Gene flow is central to population genetics because the rate of gene flow into a local population contributes to population success or failure, in concert with local selection (Holt and Gomulkiewicz 1997). The converse of gene flow is genetic isolation, and Isolation By Distance (IBD; Wright 1943) analysis has long been the standard approach to express genetic differentiation as a function of distance. Euclidean distance has been used because IBD is based on the island and stepping-stone models of population genetic structure (Wright 1943, Kimura and Weiss 1964), and distance serves as a simple, estimable proxy for the myriad factors that isolate populations. Given this rich history, much has been theorized and advanced through the years regarding IBD (Slatkin 1993, Rousset 1997, Bossart and Prowell 1998, Bohonak 1999).
Throughout its history, IBD estimation evolved to include more sophisticated calculations of genetic structure (Jensen et al. 2005) that kept pace with advances in statistical methods, increasing computer power and rapidly advancing molecular methods.
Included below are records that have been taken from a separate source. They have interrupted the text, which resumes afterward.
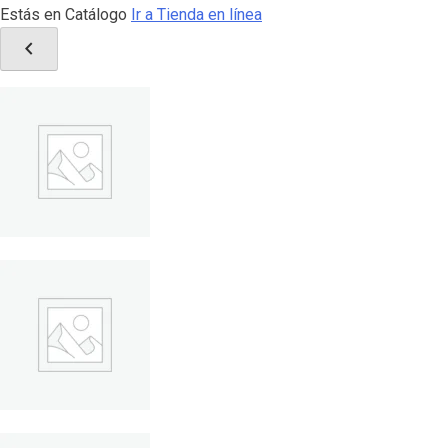
Estás en Catálogo
Ir a Tienda en línea
chevron_left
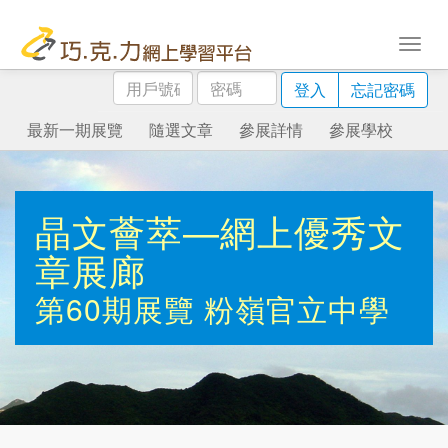
用
密
登入
忘記密碼
戶
碼
號
最新一期展覽
隨選文章
參展詳情
參展學校
碼
晶文薈萃—網上優秀文
章展廊
第60期展覽
粉嶺官立中學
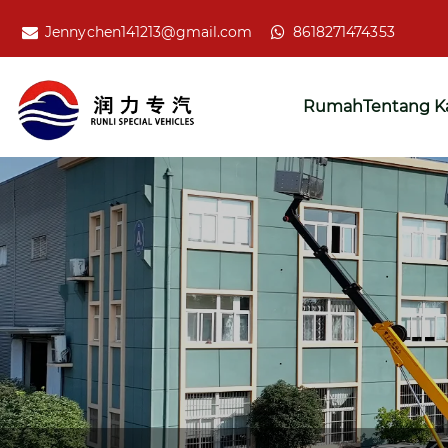
Jennychen141213@gmail.com
8618271474353
Rumah
Tentang K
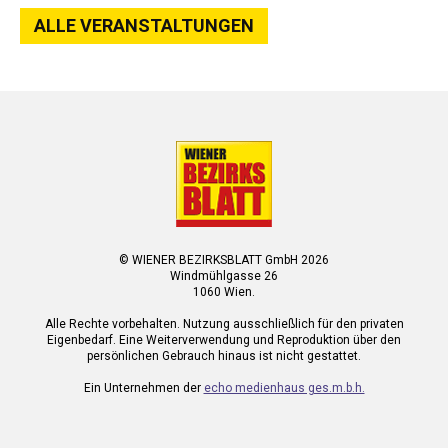
ALLE VERANSTALTUNGEN
© WIENER BEZIRKSBLATT GmbH 2026
Windmühlgasse 26
1060 Wien.
Alle Rechte vorbehalten. Nutzung ausschließlich für den privaten
Eigenbedarf. Eine Weiterverwendung und Reproduktion über den
persönlichen Gebrauch hinaus ist nicht gestattet.
Ein Unternehmen der
echo medienhaus ges.m.b.h.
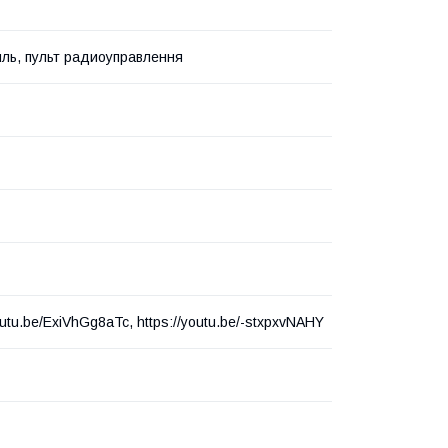
ль, пульт радиоуправлення
outu.be/ExiVhGg8aTc, https://youtu.be/-stxpxvNAHY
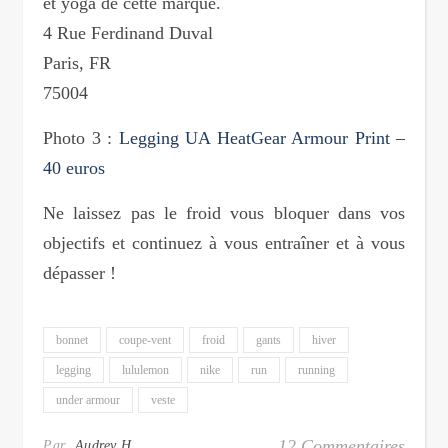
et yoga de cette marque.
4 Rue Ferdinand Duval
Paris, FR
75004
Photo 3 :
Legging UA HeatGear Armour Print –
40 euros
Ne laissez pas le froid vous bloquer dans vos
objectifs et continuez à vous entraîner et à vous
dépasser !
bonnet
coupe-vent
froid
gants
hiver
legging
lululemon
nike
run
running
under armour
veste
12 Commentaires
Par
Audrey H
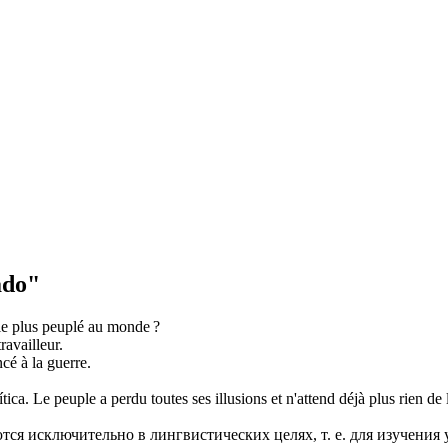
ado"
le plus
peuplé
au monde ?
ravailleur.
cé à la guerre.
tica.
Le
peuple
a perdu toutes ses illusions et n'attend déjà plus rien de 
ся исключительно в лингвистических целях, т. е. для изучения 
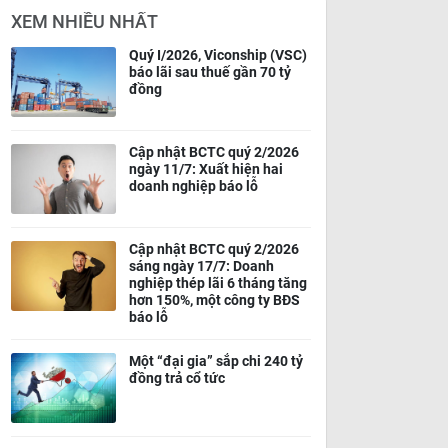
XEM NHIỀU NHẤT
Quý I/2026, Viconship (VSC)
báo lãi sau thuế gần 70 tỷ
đồng
Cập nhật BCTC quý 2/2026
ngày 11/7: Xuất hiện hai
doanh nghiệp báo lỗ
Cập nhật BCTC quý 2/2026
sáng ngày 17/7: Doanh
nghiệp thép lãi 6 tháng tăng
hơn 150%, một công ty BĐS
báo lỗ
Một “đại gia” sắp chi 240 tỷ
đồng trả cổ tức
However, the distance component of IBD estimation continues to be based on straight-line Euclidean distance among populations. With the development of landscape ecology came more advanced approaches to represent landscape complexity (Turner and Gardner 1991). The new discipline of landscape genetics (Manel et al. 2003) fuses landscape ecology with population genetics to incorporate geographic information far more sophisticated than Euclidean distance to explain genetic structure (Guillot et al. 2005, Spear et al. 2005, Holderegger and Wagner 2006, Storfer et al. 2007). Landscape genetics was recently defined as “research that explicitly quantifies the effects of landscape composition, configuration and matrix quality on gene flow and spatial genetic variation” (Storfer et al. 2007) and is likely to become more commonly used to analyze genetic structure. Here we treat this approach as being relevant to metapopulation genetics (Olivieri et al. 1995, Hanski and Gaggiotti 2004), given the original definition of a metapopulation as a “population of populations” (Hanski and Simberloff 1997).
What value then remains for IBD analyses? In one possible view, IBD may be considered as a 20th century paradigm, to be fully replaced by 21st century landscape genetics. In that case, IBD would soon be relegated to historical interest only and omitted from future analyses. Alternatively, IBD may continue to be useful as the simplest baseline method for relative evaluation of more sophisticated and difficult analyses. For example, multi-model inference (Burnham and Anderson 2002) can be used to identify population genetic models that most efficiently capture the most information, relative to other models. In that context, IBD may remain useful as the most simple model for relative comparisons among landscape genetics models. We note that IBD is not a null model, but instead predicts genetic differentiation as a function of distance; a null model invokes no such mechanism and is typically based on randomization (Gotelli and Graves 1996).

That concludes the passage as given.